* _Assignment_
Starting at the first entry below, repeat all the data word for word and drop the pictures.

**** Records supplied

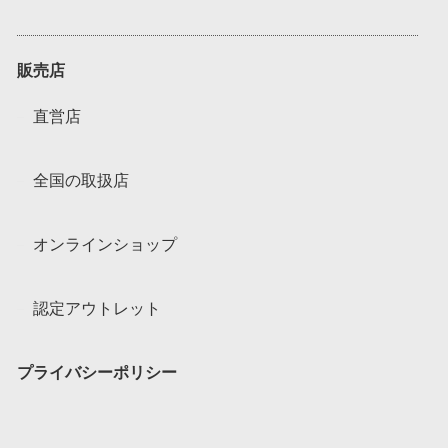
販売店
直営店
全国の取扱店
オンラインショップ
認定アウトレット
プライバシーポリシー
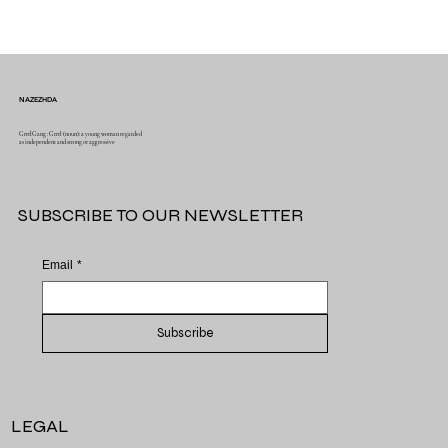
NAZEZHDA
GrrrlGang : Grrrl (noun): a young woman regarded
as independent and strong or aggressive
SUBSCRIBE TO OUR NEWSLETTER
Email
*
Subscribe
LEGAL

********

* _Solution for this problem_
販売店
直営店
全国の取扱店
オンラインショップ
認定アウトレット
プライバシーポリシー
NAZEZHDA
GrrrlGang : Grrrl (noun): a young woman regarded
as independent and strong or aggressive
SUBSCRIBE TO OUR NEWSLETTER
Email
*
Subscribe
LEGAL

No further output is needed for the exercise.